I put it off for a really long time because flights on Icelandair are getting expensive and they no longer include luggage by default. Quite frankly, I put it off because I didn’t want to hand over my money but eventually you have to. I can’t just apparate to Landmannalaugar on the morning of the trek. And it has to be Icelandair rather than easyJet or WOW air because an emetophobe on a plane copes with a three hour flight via the built-in entertainment system. Four hours to Cyprus without it showed me very clearly how much I need that thing for a longer flight than the hour it takes me to get to Paris or Manchester.
I also booked my accommodation. I’d been putting that off partly because of cost but partly because you can’t book accommodation until you know exactly when you’ll be there. Am I going the day before the trek or the day before that? Am I leaving first thing after getting back or am I spending a day in the Blue Lagoon first? (No, I’m not. It’s now £70 a day in high season and while it’s good and maybe worth spending that much money once, it’s not worth it when you’ve already been half a dozen times over the last five years. I’ll go to one of the local pools.) So I have a guesthouse for the night before and a different guesthouse for two nights after, both at locations reasonably convenient for the transfer bus.
Still to do: airport parking in the UK, airport shuttle bus in Iceland.
Equipment
Having bought some basic First Aid/toiletries/Superdrug bits and pieces, I tried out the Compeed blister plasters this month.
I bought some pink sparkly trainers with stars on them, wore them to work one day and then went to the pub. They rubbed the back of my heels – which was fine until I wore my velvet boots to go & see Public Service Broadcasting the next day and discovered that they rubbed the sore patches (which they don’t do when there aren’t sore patches to rub). So compeeds on! And they worked miracles. Instantly, I couldn’t even feel the rubbing boots so I’m definitely going to add to my little collection because if I’m walking for six days, it’s going to feel good to have these available, even if I end up not using them.
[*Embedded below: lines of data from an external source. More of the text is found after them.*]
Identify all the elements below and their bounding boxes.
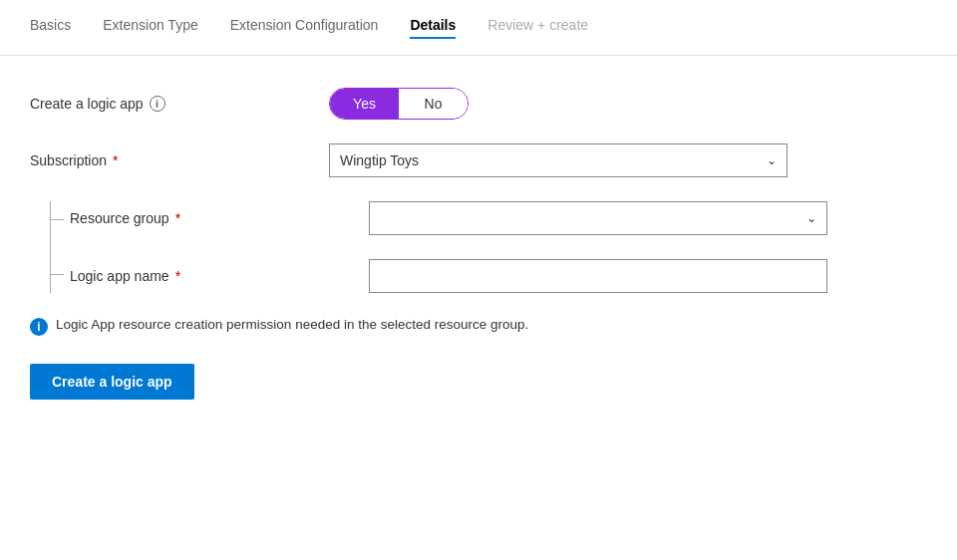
tab-basics[interactable]: Basics [30,17,71,39]
logic-app-name-label-text: Logic app name [70,268,169,284]
resource-group-chevron-icon: ⌄ [806,211,816,225]
resource-group-label: Resource group * [70,210,369,226]
tab-review-create: Review + create [487,17,588,39]
toggle-no-button[interactable]: No [399,89,468,119]
logic-app-name-required: * [175,268,180,284]
bracket-vertical-line [50,201,51,293]
resource-group-label-text: Resource group [70,210,169,226]
info-notice-icon: i [30,318,48,336]
create-logic-app-label: Create a logic app i [30,96,329,112]
subscription-label: Subscription * [30,152,329,168]
resource-group-required: * [175,210,180,226]
logic-app-name-row: Logic app name * [70,259,927,293]
tab-details[interactable]: Details [410,17,456,39]
tab-extension-configuration[interactable]: Extension Configuration [230,17,379,39]
logic-app-name-input[interactable] [369,259,827,293]
resource-group-dropdown[interactable]: ⌄ [369,201,827,235]
bracket-top-horizontal [50,219,64,220]
subscription-value: Wingtip Toys [340,152,419,168]
info-notice: i Logic App resource creation permission… [30,317,927,336]
create-logic-app-toggle: Yes No [329,88,469,120]
subscription-chevron-icon: ⌄ [767,153,777,167]
nav-tabs: Basics Extension Type Extension Configur… [0,0,957,56]
toggle-yes-button[interactable]: Yes [330,89,399,119]
subscription-row: Subscription * Wingtip Toys ⌄ [30,143,927,177]
indented-fields-group: Resource group * ⌄ Logic app name * [70,201,927,293]
create-logic-app-row: Create a logic app i Yes No [30,88,927,120]
create-logic-app-info-icon[interactable]: i [150,96,165,112]
info-notice-text: Logic App resource creation permission n… [56,317,528,332]
logic-app-name-label: Logic app name * [70,268,369,284]
main-content: Create a logic app i Yes No Subscription… [0,56,957,431]
subscription-required: * [113,152,118,168]
tab-extension-type[interactable]: Extension Type [103,17,197,39]
resource-group-row: Resource group * ⌄ [70,201,927,235]
subscription-label-text: Subscription [30,152,107,168]
bracket-bottom-horizontal [50,274,64,275]
subscription-dropdown[interactable]: Wingtip Toys ⌄ [329,143,788,177]
create-logic-app-label-text: Create a logic app [30,96,144,112]
create-logic-app-button[interactable]: Create a logic app [30,364,194,400]
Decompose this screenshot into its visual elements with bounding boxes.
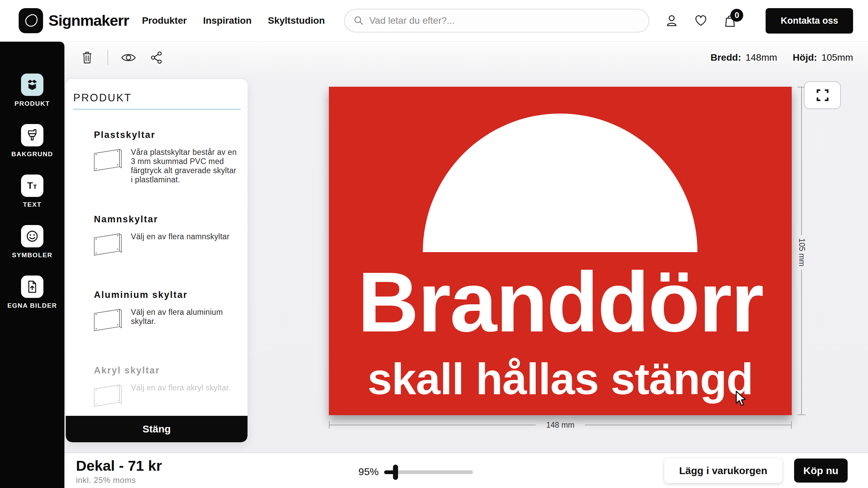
search-input[interactable]	[369, 15, 640, 26]
preview-button[interactable]	[121, 50, 136, 65]
heart-icon	[694, 14, 708, 28]
sign-thumbnail-icon	[92, 308, 124, 336]
delete-button[interactable]	[80, 50, 95, 65]
toolbar-divider	[107, 50, 108, 65]
sign-thumbnail-icon	[92, 148, 124, 184]
size-readout: Bredd: 148mm Höjd: 105mm	[710, 52, 853, 63]
panel-title-underline	[73, 109, 241, 110]
height-label: Höjd:	[793, 52, 817, 63]
header: Signmakerr Produkter Inspiration Skyltst…	[0, 0, 868, 42]
product-option-aluminium-skyltar[interactable]: Aluminium skyltar Välj en av flera alumi…	[92, 290, 239, 336]
height-readout: Höjd: 105mm	[793, 52, 853, 63]
close-panel-button[interactable]: Stäng	[66, 416, 248, 442]
sidebar-item-bakgrund[interactable]: BAKGRUND	[12, 124, 53, 158]
brand-logo-icon[interactable]	[19, 8, 43, 33]
sign-thumbnail-icon	[92, 383, 124, 411]
user-icon	[665, 14, 679, 28]
zoom-slider[interactable]	[384, 465, 473, 479]
add-to-cart-button[interactable]: Lägg i varukorgen	[664, 458, 783, 483]
sidebar-item-symboler[interactable]: SYMBOLER	[12, 225, 53, 259]
sidebar-label: EGNA BILDER	[7, 302, 57, 309]
product-list: Plastskyltar Våra plastskyltar består av…	[66, 130, 248, 441]
bakgrund-tile	[21, 124, 43, 146]
sign-text-line2: skall hållas stängd	[329, 357, 792, 401]
trash-icon	[81, 50, 94, 65]
fullscreen-icon	[816, 88, 829, 102]
open-box-icon	[25, 77, 40, 92]
sign-text-line1: Branddörr	[329, 260, 792, 345]
pebble-logo-icon	[23, 13, 39, 28]
product-option-akryl-skyltar[interactable]: Akryl skyltar Välj en av flera akryl sky…	[92, 365, 239, 411]
main-nav: Produkter Inspiration Skyltstudion	[142, 15, 325, 26]
brand-name: Signmakerr	[48, 12, 129, 29]
text-icon: T т	[25, 178, 40, 193]
product-name: Akryl skyltar	[94, 365, 239, 376]
sidebar-label: SYMBOLER	[12, 251, 53, 259]
height-value: 105mm	[822, 52, 853, 63]
product-option-plastskyltar[interactable]: Plastskyltar Våra plastskyltar består av…	[92, 130, 239, 184]
width-value: 148mm	[746, 52, 777, 63]
panel-title: PRODUKT	[73, 92, 132, 104]
product-name: Aluminium skyltar	[94, 290, 239, 300]
product-panel: PRODUKT Plastskyltar Våra plastskyltar b…	[65, 79, 248, 443]
nav-produkter[interactable]: Produkter	[142, 15, 187, 26]
vat-note: inkl. 25% moms	[76, 475, 136, 485]
width-label: Bredd:	[710, 52, 741, 63]
sidebar-item-text[interactable]: T т TEXT	[21, 175, 43, 208]
zoom-percent: 95%	[358, 466, 379, 477]
nav-skyltstudion[interactable]: Skyltstudion	[268, 15, 325, 26]
header-actions: 0 Kontakta oss	[665, 8, 853, 34]
height-dimension-annotation: 105 mm	[797, 87, 811, 415]
sign-canvas[interactable]: Branddörr skall hållas stängd	[329, 87, 792, 415]
favorites-button[interactable]	[694, 14, 708, 28]
signmaker-app: Signmakerr Produkter Inspiration Skyltst…	[0, 0, 868, 488]
cart-badge: 0	[730, 9, 743, 22]
nav-inspiration[interactable]: Inspiration	[203, 15, 252, 26]
share-button[interactable]	[149, 50, 164, 65]
produkt-tile	[21, 74, 43, 96]
sign-thumbnail-icon	[92, 232, 124, 260]
paint-brush-icon	[25, 128, 40, 143]
share-icon	[150, 51, 162, 64]
search-icon	[354, 15, 364, 26]
product-description: Välj en av flera akryl skyltar.	[131, 383, 239, 411]
bottom-bar: Dekal - 71 kr inkl. 25% moms 95% Lägg i …	[64, 452, 868, 488]
smiley-icon	[25, 229, 40, 244]
sidebar-label: TEXT	[23, 201, 42, 208]
product-description: Våra plastskyltar består av en 3 mm skum…	[131, 148, 239, 184]
contact-button[interactable]: Kontakta oss	[766, 8, 853, 34]
text-tile: T т	[21, 175, 43, 197]
sidebar-item-egna-bilder[interactable]: EGNA BILDER	[7, 276, 57, 309]
cart-button[interactable]: 0	[723, 14, 737, 28]
file-upload-icon	[25, 279, 40, 294]
symboler-tile	[21, 225, 43, 247]
zoom-slider-handle[interactable]	[393, 465, 398, 480]
sidebar-label: PRODUKT	[15, 100, 50, 107]
fullscreen-button[interactable]	[804, 81, 841, 109]
sidebar: PRODUKT BAKGRUND T т TEXT	[0, 42, 64, 488]
sign-dome-shape	[423, 114, 697, 252]
product-name: Plastskyltar	[94, 130, 239, 140]
svg-text:т: т	[33, 182, 37, 190]
egna-bilder-tile	[21, 276, 43, 298]
search-bar[interactable]	[344, 9, 649, 33]
sidebar-label: BAKGRUND	[12, 150, 53, 158]
buy-now-button[interactable]: Köp nu	[794, 459, 848, 483]
svg-text:T: T	[27, 180, 33, 191]
product-description: Välj en av flera aluminium skyltar.	[131, 308, 239, 336]
product-name: Namnskyltar	[94, 214, 239, 225]
sidebar-item-produkt[interactable]: PRODUKT	[15, 74, 50, 107]
product-description: Välj en av flera namnskyltar	[131, 232, 239, 260]
product-option-namnskyltar[interactable]: Namnskyltar Välj en av flera namnskyltar	[92, 214, 239, 260]
account-button[interactable]	[665, 14, 679, 28]
height-dimension-value: 105 mm	[797, 238, 806, 269]
canvas-toolbar	[80, 50, 164, 65]
width-dimension-annotation: 148 mm	[329, 421, 792, 429]
product-price: Dekal - 71 kr	[76, 458, 162, 474]
width-readout: Bredd: 148mm	[710, 52, 777, 63]
eye-icon	[121, 52, 136, 63]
I haven’t done a lot of walking this month because I’m a terrible person who’s also busy and been away or out a lot of the time but I spent a week in my mountain sandals in Cyprus and I’ve taught them not to rub at all. They’re not as comfortable as my old sandals but… the soles are starting to peel off of the old ones and I don’t want, two days into the trek, for my shoes to suddenly disintegrate.
I also bought a couple of new drybags. I have a nice bright green XL (22 litres) and a high-viz orange XS (3 litres), which should fit nicely with my pre-existing collection. I think I might need another giant one for my sleeping bag but we’ll see.
The sleeping bag is still on my list of things to buy and even if I order it, it won’t arrive in time for me to try it out for this blog.
I happened to be in Go Outdoors one day and accidentally bought a long-sleeved baselayer. It’s really comfortable and I’m tempted to get another one with short sleeves. I’m 99.9% sure it’s a North Ridge one and I’m about 90% sure it’s the Resistance one but the pictures look too soft and cottony – this is very much non-natural fibres. It’s very light and very silky (well, in an artificial way) and it has mesh side panels. The real colour is a kind of dark petrol blue/teal with that heathering effect that you usually see on grey things.
I did a tiny bit of other bits-and-pieces preparation shopping. I have liquid disinfectant for spraying on injuries. I have a mini bottle of sun cream, which is very optimistic. And I have two new drybags because everything is going to have to go in a drybag eventually. May as well stockpile.
And that’s it for this month. Next month there will definitely be mention of two days spent on Dartmoor.